§ **PROMPT**: Copy each line below holding "nalaze".

§ **RECORDS FOR THE EXERCISE**:
+===+

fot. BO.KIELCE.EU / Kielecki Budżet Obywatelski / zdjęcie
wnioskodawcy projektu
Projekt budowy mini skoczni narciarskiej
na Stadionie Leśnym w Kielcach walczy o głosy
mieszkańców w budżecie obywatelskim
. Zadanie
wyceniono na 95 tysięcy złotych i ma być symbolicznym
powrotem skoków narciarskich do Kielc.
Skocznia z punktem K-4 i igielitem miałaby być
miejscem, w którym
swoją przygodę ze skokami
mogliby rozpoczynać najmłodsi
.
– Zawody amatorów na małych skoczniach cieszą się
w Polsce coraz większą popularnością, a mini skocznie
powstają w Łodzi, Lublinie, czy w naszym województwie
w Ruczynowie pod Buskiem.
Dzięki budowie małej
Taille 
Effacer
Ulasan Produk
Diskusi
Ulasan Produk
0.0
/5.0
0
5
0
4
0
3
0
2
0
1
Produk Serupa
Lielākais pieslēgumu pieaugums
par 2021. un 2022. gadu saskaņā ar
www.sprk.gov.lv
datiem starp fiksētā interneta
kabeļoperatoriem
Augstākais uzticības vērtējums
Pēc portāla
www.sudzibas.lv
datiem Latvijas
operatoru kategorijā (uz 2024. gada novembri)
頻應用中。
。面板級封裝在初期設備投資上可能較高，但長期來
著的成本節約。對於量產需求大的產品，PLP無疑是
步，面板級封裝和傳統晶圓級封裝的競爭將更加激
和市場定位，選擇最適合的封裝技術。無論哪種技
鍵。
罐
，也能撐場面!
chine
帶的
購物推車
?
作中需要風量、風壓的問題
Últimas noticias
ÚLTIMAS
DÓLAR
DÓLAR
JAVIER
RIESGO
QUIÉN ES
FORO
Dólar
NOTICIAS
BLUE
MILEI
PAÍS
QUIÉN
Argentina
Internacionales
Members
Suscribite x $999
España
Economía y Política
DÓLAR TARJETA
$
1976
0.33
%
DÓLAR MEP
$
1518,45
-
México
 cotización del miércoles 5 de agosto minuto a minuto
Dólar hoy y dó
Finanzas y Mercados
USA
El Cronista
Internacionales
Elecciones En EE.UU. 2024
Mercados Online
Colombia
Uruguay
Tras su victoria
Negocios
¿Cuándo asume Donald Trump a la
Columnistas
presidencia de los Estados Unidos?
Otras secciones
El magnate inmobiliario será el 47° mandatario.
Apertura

+===+

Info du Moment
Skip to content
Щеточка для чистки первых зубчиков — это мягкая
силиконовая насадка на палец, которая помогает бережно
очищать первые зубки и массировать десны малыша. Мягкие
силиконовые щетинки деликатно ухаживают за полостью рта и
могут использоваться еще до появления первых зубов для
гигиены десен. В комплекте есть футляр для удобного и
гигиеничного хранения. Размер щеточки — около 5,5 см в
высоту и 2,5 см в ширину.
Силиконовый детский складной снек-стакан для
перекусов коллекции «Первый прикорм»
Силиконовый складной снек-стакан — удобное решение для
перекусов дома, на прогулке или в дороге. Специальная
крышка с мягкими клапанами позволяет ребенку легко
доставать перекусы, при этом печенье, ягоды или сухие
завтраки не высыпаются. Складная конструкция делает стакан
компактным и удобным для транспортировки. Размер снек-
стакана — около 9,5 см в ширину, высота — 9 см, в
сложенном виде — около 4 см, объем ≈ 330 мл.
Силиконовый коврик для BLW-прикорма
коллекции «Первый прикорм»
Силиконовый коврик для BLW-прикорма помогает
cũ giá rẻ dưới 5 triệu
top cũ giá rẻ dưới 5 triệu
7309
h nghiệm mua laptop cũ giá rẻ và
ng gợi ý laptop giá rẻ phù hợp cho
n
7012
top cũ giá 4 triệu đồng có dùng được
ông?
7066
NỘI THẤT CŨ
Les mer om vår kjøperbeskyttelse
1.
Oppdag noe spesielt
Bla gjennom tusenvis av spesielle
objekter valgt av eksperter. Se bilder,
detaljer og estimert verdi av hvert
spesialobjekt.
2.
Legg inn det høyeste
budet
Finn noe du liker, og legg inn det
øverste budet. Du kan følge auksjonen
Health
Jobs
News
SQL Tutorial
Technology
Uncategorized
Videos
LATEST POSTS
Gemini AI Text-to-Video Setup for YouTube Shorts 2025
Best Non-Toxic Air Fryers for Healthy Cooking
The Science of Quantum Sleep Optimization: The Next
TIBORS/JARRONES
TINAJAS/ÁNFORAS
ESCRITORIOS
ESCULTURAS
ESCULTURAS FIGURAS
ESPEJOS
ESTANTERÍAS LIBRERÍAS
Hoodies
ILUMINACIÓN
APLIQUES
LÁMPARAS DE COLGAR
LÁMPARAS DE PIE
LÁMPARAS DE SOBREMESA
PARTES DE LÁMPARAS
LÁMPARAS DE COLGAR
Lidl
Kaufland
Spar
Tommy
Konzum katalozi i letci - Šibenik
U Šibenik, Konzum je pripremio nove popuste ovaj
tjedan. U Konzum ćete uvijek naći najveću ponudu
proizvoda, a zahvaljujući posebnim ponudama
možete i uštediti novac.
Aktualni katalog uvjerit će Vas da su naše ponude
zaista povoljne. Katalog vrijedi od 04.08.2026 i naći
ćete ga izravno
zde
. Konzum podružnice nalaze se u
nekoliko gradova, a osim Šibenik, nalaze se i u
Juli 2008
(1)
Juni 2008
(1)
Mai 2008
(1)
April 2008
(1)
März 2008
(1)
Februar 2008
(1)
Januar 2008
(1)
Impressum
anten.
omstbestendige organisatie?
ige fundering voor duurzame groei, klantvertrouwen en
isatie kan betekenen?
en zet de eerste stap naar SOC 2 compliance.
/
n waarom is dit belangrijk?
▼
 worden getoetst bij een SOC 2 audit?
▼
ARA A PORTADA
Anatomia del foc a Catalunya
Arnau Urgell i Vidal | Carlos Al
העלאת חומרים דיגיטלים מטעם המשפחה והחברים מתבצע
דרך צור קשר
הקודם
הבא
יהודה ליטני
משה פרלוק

+===+

§ **WRITTEN SOLUTION**:
. Konzum podružnice nalaze se u
nekoliko gradova, a osim Šibenik, nalaze se i u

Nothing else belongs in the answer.